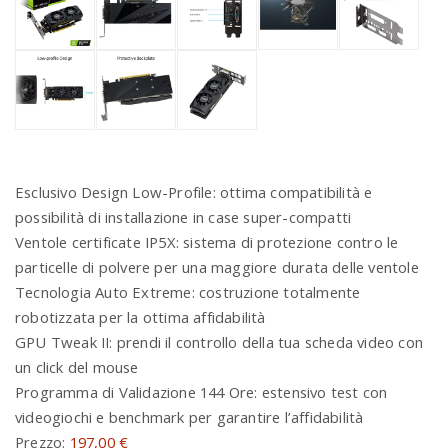
Esclusivo Design Low-Profile: ottima compatibilità e
possibilità di installazione in case super-compatti
Ventole certificate IP5X: sistema di protezione contro le
particelle di polvere per una maggiore durata delle ventole
Tecnologia Auto Extreme: costruzione totalmente
robotizzata per la ottima affidabilità
GPU Tweak II: prendi il controllo della tua scheda video con
un click del mouse
Programma di Validazione 144 Ore: estensivo test con
videogiochi e benchmark per garantire l’affidabilità
Prezzo:
197,00 €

--------------------------------------------------

- _To do_
Among the entries above, find every line holding "ottima" and copy it.

- _Response for this exercise_
Esclusivo Design Low-Profile: ottima compatibilità e
robotizzata per la ottima affidabilità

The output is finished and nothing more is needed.